▸ **Exercise objective**:
After locating the line with "Manikiūro ir pedikiūro žirklutės" in the data that follows, return it and every later line exactly, up to and including the line with "Pagrindinis".

▸ **Source data**:
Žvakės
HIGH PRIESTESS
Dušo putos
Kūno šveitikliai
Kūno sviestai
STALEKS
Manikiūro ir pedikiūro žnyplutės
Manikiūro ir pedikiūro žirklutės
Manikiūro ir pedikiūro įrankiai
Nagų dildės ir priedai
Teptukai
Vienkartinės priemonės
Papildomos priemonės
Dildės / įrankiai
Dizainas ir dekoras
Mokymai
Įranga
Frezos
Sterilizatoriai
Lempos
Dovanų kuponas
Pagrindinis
---
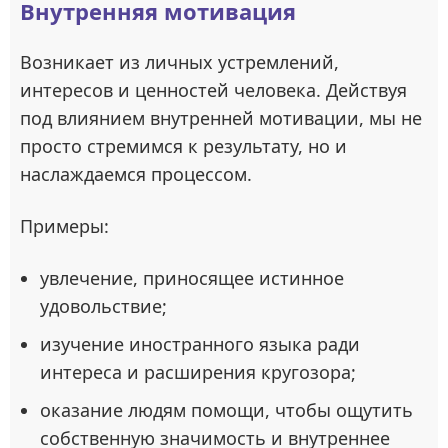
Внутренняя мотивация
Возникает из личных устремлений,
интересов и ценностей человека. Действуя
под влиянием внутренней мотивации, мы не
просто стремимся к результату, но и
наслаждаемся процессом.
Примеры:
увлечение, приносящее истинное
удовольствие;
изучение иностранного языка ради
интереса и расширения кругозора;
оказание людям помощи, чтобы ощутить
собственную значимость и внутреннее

▸ **Written response**:
Manikiūro ir pedikiūro žirklutės
Manikiūro ir pedikiūro įrankiai
Nagų dildės ir priedai
Teptukai
Vienkartinės priemonės
Papildomos priemonės
Dildės / įrankiai
Dizainas ir dekoras
Mokymai
Įranga
Frezos
Sterilizatoriai
Lempos
Dovanų kuponas
Pagrindinis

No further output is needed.